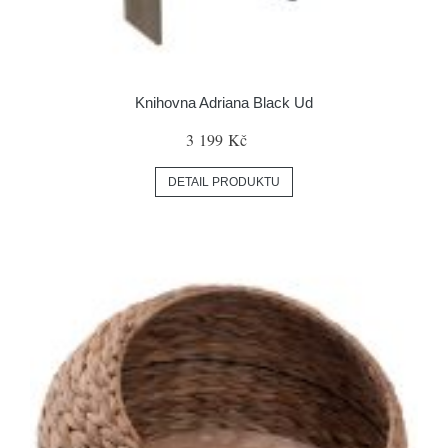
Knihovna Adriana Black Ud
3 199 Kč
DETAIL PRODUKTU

● ● ●

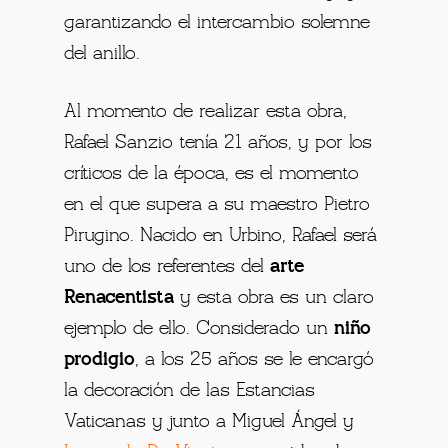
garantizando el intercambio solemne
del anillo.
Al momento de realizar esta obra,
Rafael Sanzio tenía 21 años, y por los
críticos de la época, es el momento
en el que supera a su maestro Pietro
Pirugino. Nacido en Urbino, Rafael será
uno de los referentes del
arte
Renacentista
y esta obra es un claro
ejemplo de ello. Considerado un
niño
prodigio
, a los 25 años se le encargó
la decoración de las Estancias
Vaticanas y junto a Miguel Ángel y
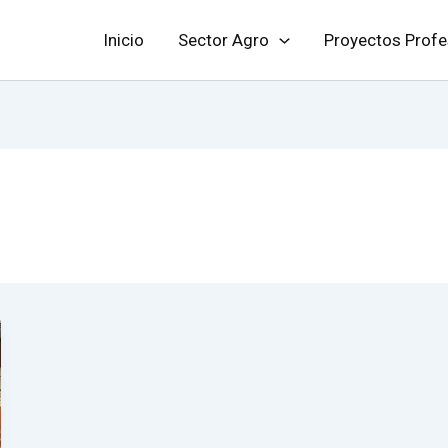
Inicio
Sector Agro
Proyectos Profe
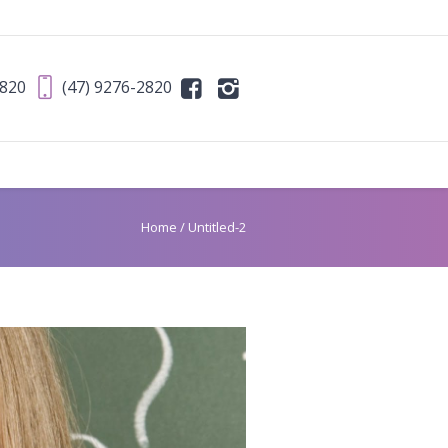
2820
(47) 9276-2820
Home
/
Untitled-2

● ● ●

**Your assignment**
Determine how many lines of the listing contain the string "años", and give only the number.

**Task answer**
2